Pourquoi avoir choisi un tableau de Monet ?

L'œuvre « Le Printemps » de Claude Monet a été aspergée de soupe de potiron périmée ce samedi 10 février au musée des Beaux-arts de Lyon. Un mode d'action qui se répète et qui a toujours la même cible : les peintures mythiques.


L'événement a fait grand bruit, dans le sillage d'une action similaire, cette fois-ci ayant eu pour cible la Joconde au Louvre il y a deux semaines. Un acte revendiqué par la campagne Riposte alimentaire, précédemment connue sous le nom de Dernière rénovation.

C'est aux alentours de 15h30 que deux jeunes militantes ont aspergé de soupe la vitre protégeant l'œuvre du peintre impressionniste, au musée des Beaux-arts de Lyon. Elles se sont par la suite positionnées devant le tableau, main droite levée, et ont déclaré : « Ce printemps sera le seul qui nous restera si nous ne réagissons pas. Que vont peindre nos futurs artistes ? À quoi rêverons-nous s'il n'y a plus de printemps ? ». Une vidéo a été postée sur X par le collectif, retraçant l'action.

Le groupe que les deux militantes représentent s'est donné pour mission d'alerter ainsi sur la crise climatique et sociale à venir. Elles et ils exigent — par exemple — l'intégration de l'alimentation dans le régime général de la sécurité sociale.

Les forces de l'ordre ont appréhendé les deux militantes rapidement. Le musée et la Ville de Lyon ont porté plainte pour vandalisme. L'institution a retiré le tableau qui est encore aujourd'hui en cours de constat. « Nous ne formulerons pas d'hypothèse » s'est gardé le musée des Beaux-Arts.

L'adjointe à la culture de la Ville de Lyon, Nathalie Perrin-Gilbert a de son côté déclaré à BFM Lyon qu'a priori, la peinture n'était pas endommagée, en revanche, le cadre aurait reçu des éclaboussures : « La vitre n'est pas étanche à l'instar de [celle de] la Joconde ». L'élue qui a condamné l'action, à l'instar du maire de Lyon Grégory Doucet, n'a pas répondu aux sollicitations du Petit Bulletin à ce sujet.

« On aime l'art, on n'a pas envie de l'endommager »

Sasha a 24 ans, titulaire d'un master, elle a participé à l'action de ce samedi : « On a longtemps essayé par des moyens légaux, des pétitions, des manifestations de faire valoir nos revendications.
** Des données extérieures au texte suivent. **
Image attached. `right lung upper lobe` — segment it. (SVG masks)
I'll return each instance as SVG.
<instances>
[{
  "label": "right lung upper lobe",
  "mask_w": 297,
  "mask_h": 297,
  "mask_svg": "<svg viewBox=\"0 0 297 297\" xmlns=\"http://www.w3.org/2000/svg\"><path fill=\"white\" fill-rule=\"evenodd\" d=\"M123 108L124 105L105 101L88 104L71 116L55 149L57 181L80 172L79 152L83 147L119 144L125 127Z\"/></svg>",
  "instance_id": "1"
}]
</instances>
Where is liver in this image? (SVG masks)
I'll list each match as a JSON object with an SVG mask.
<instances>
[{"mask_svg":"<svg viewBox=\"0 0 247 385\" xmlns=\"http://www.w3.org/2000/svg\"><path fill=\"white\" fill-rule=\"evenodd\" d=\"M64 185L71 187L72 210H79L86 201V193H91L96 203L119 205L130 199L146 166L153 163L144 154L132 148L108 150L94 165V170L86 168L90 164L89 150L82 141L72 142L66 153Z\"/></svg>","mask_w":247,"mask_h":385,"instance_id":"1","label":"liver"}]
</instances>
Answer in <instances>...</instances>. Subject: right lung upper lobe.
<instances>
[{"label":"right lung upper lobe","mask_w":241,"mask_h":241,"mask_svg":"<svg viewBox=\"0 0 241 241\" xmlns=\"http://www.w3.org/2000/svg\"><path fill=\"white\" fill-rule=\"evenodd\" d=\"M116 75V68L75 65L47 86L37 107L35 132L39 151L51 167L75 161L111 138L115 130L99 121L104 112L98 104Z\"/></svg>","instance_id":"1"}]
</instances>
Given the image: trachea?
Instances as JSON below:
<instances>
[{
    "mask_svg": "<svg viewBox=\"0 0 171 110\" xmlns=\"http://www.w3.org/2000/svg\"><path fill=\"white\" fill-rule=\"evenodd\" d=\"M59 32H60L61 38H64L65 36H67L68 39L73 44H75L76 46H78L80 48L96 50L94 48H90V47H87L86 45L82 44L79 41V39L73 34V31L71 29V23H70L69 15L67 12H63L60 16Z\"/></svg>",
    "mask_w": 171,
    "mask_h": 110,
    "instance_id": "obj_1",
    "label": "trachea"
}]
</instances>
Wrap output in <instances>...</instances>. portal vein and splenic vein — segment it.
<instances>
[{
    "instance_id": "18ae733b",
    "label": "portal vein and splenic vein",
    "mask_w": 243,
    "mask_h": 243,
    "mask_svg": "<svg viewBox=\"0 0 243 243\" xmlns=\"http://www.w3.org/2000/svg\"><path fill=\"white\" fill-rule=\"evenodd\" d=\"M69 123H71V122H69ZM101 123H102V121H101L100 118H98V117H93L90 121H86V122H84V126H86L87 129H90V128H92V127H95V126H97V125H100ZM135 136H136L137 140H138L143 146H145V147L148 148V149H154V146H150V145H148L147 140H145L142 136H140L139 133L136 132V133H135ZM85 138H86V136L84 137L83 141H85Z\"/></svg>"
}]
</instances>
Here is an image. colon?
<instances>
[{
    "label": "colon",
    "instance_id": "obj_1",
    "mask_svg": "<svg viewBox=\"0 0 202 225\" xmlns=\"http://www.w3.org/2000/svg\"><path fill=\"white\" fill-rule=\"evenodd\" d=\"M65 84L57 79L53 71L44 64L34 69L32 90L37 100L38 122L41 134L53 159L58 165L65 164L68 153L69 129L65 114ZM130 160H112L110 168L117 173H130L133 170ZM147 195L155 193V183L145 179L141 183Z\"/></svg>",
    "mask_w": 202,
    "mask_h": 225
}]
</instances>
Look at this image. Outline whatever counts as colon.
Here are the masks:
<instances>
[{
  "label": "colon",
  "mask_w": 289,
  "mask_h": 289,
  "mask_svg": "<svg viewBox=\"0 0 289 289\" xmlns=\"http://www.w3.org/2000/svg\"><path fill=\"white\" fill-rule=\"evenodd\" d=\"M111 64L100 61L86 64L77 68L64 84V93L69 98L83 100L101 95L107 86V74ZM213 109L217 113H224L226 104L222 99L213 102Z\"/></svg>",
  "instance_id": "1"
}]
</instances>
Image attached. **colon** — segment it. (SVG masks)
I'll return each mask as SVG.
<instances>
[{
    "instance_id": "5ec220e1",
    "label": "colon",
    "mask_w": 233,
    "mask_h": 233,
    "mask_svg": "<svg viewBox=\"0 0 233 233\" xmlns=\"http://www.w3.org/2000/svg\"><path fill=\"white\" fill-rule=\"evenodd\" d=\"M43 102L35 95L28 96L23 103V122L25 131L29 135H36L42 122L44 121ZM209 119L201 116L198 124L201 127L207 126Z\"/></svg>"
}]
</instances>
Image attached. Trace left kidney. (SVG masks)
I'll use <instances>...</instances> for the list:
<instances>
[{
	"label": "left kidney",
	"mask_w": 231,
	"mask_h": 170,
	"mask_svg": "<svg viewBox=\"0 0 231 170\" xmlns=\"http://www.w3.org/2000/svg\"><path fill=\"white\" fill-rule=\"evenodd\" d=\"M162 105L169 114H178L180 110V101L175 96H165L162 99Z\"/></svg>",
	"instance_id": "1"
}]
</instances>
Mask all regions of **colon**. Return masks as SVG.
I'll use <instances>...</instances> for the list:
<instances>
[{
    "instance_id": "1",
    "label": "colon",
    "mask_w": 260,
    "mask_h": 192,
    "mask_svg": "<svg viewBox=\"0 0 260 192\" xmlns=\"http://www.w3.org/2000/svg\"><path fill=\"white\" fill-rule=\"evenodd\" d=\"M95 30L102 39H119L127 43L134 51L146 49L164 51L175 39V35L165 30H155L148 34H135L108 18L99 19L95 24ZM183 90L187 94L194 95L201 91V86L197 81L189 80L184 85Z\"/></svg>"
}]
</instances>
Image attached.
On a changé de méthode car on ne nous écoutait pas. »

La jeune femme a insisté sur l'urgence alimentaire, et a cité de nombreuses statistiques : le suicide d'un paysan par jour, les 16 % des Français qui ne mangent pas à leur faim. Une priorité qui ne l'empêche pas, selon elle, de respecter la peinture de maître : « On aime l'art, on n'a pas envie de l'endommager. On a d'ailleurs choisi un tableau protégé. Nous sommes contraints de jouer le jeu des médias, de choquer pour nous faire entendre et visibiliser une cause plus importante. »
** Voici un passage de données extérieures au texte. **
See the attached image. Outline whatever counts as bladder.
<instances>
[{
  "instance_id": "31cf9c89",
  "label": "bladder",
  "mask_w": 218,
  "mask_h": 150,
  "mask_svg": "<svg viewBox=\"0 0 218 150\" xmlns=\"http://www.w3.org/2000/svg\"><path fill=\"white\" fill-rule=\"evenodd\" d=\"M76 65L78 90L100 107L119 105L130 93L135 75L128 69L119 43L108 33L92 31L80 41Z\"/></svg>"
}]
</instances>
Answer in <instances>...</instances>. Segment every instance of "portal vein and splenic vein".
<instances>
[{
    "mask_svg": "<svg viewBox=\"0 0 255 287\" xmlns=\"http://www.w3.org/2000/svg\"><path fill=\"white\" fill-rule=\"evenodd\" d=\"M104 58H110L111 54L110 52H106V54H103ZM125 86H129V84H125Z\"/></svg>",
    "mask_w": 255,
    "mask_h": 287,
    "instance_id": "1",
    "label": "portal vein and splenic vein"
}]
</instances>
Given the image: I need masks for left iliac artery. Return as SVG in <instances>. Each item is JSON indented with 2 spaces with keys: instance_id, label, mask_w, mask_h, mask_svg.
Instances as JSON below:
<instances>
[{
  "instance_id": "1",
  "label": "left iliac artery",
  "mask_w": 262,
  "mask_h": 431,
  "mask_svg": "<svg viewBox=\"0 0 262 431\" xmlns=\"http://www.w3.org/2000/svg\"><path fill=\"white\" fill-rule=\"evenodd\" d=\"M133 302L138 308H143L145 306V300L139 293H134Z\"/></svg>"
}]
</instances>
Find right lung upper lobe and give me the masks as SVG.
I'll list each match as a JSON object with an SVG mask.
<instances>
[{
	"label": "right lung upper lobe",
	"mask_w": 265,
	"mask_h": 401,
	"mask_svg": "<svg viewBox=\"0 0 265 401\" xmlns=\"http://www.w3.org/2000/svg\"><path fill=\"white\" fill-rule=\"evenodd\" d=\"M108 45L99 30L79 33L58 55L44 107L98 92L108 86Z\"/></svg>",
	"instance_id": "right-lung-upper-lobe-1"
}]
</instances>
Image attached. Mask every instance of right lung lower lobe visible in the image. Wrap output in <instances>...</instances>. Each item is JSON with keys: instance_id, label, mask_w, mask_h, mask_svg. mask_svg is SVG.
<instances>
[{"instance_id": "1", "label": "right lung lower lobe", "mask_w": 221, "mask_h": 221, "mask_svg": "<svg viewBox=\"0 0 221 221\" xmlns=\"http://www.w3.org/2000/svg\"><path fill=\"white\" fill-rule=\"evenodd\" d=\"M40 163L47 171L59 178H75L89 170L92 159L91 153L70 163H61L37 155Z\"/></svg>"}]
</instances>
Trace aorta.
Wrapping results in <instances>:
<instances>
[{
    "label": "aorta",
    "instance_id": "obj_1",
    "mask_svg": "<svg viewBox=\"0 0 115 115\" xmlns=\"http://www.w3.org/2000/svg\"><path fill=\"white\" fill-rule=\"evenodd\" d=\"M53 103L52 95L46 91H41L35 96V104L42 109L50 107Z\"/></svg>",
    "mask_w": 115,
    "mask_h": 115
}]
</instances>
Un profil et une stratégie qui colle avec l'analyse d'Alessio Motta, enseignant-chercheur en sciences sociales, techniques d'enquêtes et analyse de données, rattaché au Cessp (regroupant CNRS, Paris 1 et EHESS). « Les militantes et militants de ces organisations sont, le plus souvent, issus des classes moyennes et supérieures. Elles et ils choisissent sciemment d'aller asperger de soupe des œuvres dont ils connaissent la valeur symbolique et historique. Ils ne vont d'ailleurs pas aller détruire des bibliothèques dans des quartiers pauvres. »
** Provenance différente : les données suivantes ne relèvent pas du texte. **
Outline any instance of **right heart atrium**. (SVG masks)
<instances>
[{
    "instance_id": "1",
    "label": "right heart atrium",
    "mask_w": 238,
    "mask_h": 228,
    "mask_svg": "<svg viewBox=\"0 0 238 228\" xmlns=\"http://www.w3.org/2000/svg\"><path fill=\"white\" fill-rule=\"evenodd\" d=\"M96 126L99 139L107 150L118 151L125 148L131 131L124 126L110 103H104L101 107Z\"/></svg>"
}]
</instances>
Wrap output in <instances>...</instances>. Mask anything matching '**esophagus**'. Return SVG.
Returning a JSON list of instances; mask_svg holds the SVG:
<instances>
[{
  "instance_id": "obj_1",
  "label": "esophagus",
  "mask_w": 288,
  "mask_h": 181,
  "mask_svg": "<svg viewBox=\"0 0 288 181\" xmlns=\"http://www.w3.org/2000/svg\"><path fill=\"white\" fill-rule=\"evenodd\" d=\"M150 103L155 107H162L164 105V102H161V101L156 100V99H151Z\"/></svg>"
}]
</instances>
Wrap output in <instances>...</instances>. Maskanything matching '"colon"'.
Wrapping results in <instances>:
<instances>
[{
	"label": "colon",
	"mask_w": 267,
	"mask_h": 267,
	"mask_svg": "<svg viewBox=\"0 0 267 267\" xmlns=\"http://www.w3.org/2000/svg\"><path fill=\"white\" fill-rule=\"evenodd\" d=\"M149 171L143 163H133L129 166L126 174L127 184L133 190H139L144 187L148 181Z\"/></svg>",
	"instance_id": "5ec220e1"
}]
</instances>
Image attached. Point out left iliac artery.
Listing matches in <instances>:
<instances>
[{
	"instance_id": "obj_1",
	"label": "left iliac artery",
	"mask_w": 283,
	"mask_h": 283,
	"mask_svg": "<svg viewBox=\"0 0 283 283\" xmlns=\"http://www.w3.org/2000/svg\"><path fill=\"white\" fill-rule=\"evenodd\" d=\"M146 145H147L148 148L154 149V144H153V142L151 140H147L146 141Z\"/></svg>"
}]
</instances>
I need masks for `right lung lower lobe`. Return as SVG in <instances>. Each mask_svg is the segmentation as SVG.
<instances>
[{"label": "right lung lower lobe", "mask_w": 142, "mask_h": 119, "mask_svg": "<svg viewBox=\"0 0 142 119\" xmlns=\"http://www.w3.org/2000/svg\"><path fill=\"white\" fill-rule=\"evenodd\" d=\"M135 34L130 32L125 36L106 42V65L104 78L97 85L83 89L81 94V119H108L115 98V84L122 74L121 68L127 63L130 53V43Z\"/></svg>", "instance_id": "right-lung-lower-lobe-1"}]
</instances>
Alessio Motta est aussi docteur en science politique de l'Université Paris 1 Panthéon-Sorbonne et fondateur du site Mobilisations.org. Il a notamment écrit Sociologie des déclenchements d'actions protestataires aux éditions Du Croquant, l'Antimanuel de socio chez Bréal et Les logiques de la révolte (Editions Matériologiques, 2024).


Au 19ᵉ siècle, on visait déjà les lieux d'arts

Le sociologue ne considère pas ce mode d'action comme inédit. Il évoque évidemment le jet de soupe sur le tableau de la Joconde, les actions de Just Stop Oil en Angleterre, mais aussi des exemples beaucoup plus anciens de l'histoire de France : « Charles Tilly a mis en avant un basculement des répertoires d'action au 19ᵉ siècle. Le répertoire d'ancien régime comptait de nombreux modes d'action contestataires qui visaient principalement le pouvoir légitime. Les gens s'attaquaient à des cérémonies comme des mariages de notables, dégradaient des lieux d'art et, à certains moments de l'histoire, des églises. »

Un répertoire qui a peu à peu laissé place au "répertoire moderne ", avec des modes d'actions plus institutionnalisés, organisés, notamment par des partis politiques, des associations ou des syndicats. On peut penser aux manifestations, aux grèves, aux pétitions. Des modes d'action qui ne fonctionnent plus d'après le sociologue, qui souligne un « virage raté » du répertoire d'action moderne : « Des associations et collectifs ont pris conscience de l'enfermement dans ces modes d'action, qui, depuis quelques années, n'obtiennent plus gain de cause. Ils sont donc repartis sur des formes d'actions plus radicales. »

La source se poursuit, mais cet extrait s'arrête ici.